A Pipeline encapsulates the entire data processing task, including reading, transforming, and writing data.

// Java
Pipeline p = Pipeline.create(options);
p.apply(...)
 .apply(...)
 .apply(...);
p.run().waitUntilFinish();

# Python
with beam.Pipeline(options=options) as p:
    (p | 'Read' >> beam.io.ReadFromText('input.txt')
       | 'Transform' >> beam.Map(process)
       | 'Write' >> beam.io.WriteToText('output'))

PCollection

A distributed dataset that can be bounded (batch) or unbounded (streaming).

Properties

Immutable - Once created, cannot be modified
Distributed - Elements processed in parallel
May be bounded or unbounded
Timestamped - Each element has an event timestamp
Windowed - Elements assigned to windows

PTransform

A data processing operation that transforms PCollections.

// Java
PCollection<String> output = input.apply(MyTransform.create());

# Python
output = input | 'Name' >> beam.ParDo(MyDoFn())

Core Transforms

ParDo

General-purpose parallel processing.

// Java
input.apply(ParDo.of(new DoFn<String, Integer>() {
    @ProcessElement
    public void processElement(@Element String element, OutputReceiver<Integer> out) {
        out.output(element.length());
    }
}));

# Python
class LengthFn(beam.DoFn):
    def process(self, element):
        yield len(element)

input | beam.ParDo(LengthFn())
# Or simpler:
input | beam.Map(len)

GroupByKey

Groups elements by key.

PCollection<KV<String, Integer>> input = ...;
PCollection<KV<String, Iterable<Integer>>> grouped = input.apply(GroupByKey.create());

CoGroupByKey

Joins multiple PCollections by key.

Combine

Combines elements (sum, mean, etc.).

// Global combine
input.apply(Combine.globally(Sum.ofIntegers()));

// Per-key combine
input.apply(Combine.perKey(Sum.ofIntegers()));

Flatten

Merges multiple PCollections.

PCollectionList<String> collections = PCollectionList.of(pc1).and(pc2).and(pc3);
PCollection<String> merged = collections.apply(Flatten.pCollections());

Partition

Splits a PCollection into multiple PCollections.

Windowing

Types

Fixed Windows - Regular, non-overlapping intervals
Sliding Windows - Overlapping intervals
Session Windows - Gaps of inactivity define boundaries
Global Window - All elements in one window (default)
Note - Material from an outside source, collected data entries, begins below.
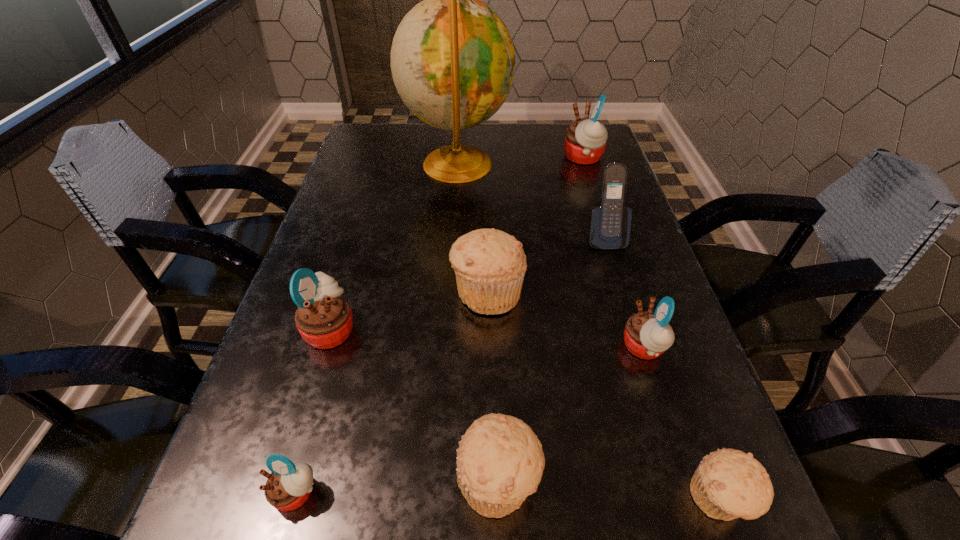 You are a GUI agent. You are given a task and a screenshot of the screen. Output one action in this format:
    pyautogui.click(x=<x>, y=<y>)
    Task: Click on the free space located 0.120m on the back of the second biggest beige muffin
    The height and width of the screenshot is (540, 960).
    Given the screenshot: What is the action you would take?
    pyautogui.click(x=495, y=374)

Locate an element on the screen. blank area located on the back of the rightmost beige muffin is located at coordinates (662, 340).

Image resolution: width=960 pixels, height=540 pixels. I want to click on globe that is positioned at the far edge, so click(453, 62).

You are a GUI agent. You are given a task and a screenshot of the screen. Output one action in this format:
    pyautogui.click(x=<x>, y=<y>)
    Task: Click on the muffin situated at the far edge
    The height and width of the screenshot is (540, 960).
    Given the screenshot: What is the action you would take?
    pyautogui.click(x=585, y=140)

You are a GUI agent. You are given a task and a screenshot of the screen. Output one action in this format:
    pyautogui.click(x=<x>, y=<y>)
    Task: Click on the globe at the left edge
    The height and width of the screenshot is (540, 960).
    Given the screenshot: What is the action you would take?
    pyautogui.click(x=453, y=62)

The height and width of the screenshot is (540, 960). I want to click on cellular telephone positioned at the right edge, so click(x=610, y=224).

Identify the location of object that is at the far left corner. The height and width of the screenshot is (540, 960). (453, 62).

Locate an element on the screen. The width and height of the screenshot is (960, 540). object at the far right corner is located at coordinates (585, 140).

This screenshot has width=960, height=540. I want to click on vacant space at the far edge of the desktop, so click(525, 143).

Where is `free space at the left edge of the desktop`? This screenshot has width=960, height=540. free space at the left edge of the desktop is located at coordinates (371, 265).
input.apply(Window.into(FixedWindows.of(Duration.standardMinutes(5))));

input | beam.WindowInto(beam.window.FixedWindows(300))

Triggers

Control when results are emitted.

input.apply(Window.<T>into(FixedWindows.of(Duration.standardMinutes(5)))
    .triggering(AfterWatermark.pastEndOfWindow()
        .withEarlyFirings(AfterProcessingTime.pastFirstElementInPane()
            .plusDelayOf(Duration.standardMinutes(1))))
    .withAllowedLateness(Duration.standardHours(1))
    .accumulatingFiredPanes());

Side Inputs

Additional inputs to ParDo.

PCollectionView<Map<String, String>> sideInput =
    lookupTable.apply(View.asMap());

mainInput.apply(ParDo.of(new DoFn<String, String>() {
    @ProcessElement
    public void processElement(ProcessContext c) {
        Map<String, String> lookup = c.sideInput(sideInput);
        // Use lookup...
    }
}).withSideInputs(sideInput));

Pipeline Options

Configure pipeline execution.

public interface MyOptions extends PipelineOptions {
    @Description("Input file")
    @Required
    String getInput();
    void setInput(String value);
}

MyOptions options = PipelineOptionsFactory.fromArgs(args).as(MyOptions.class);

Schema

Strongly-typed access to structured data.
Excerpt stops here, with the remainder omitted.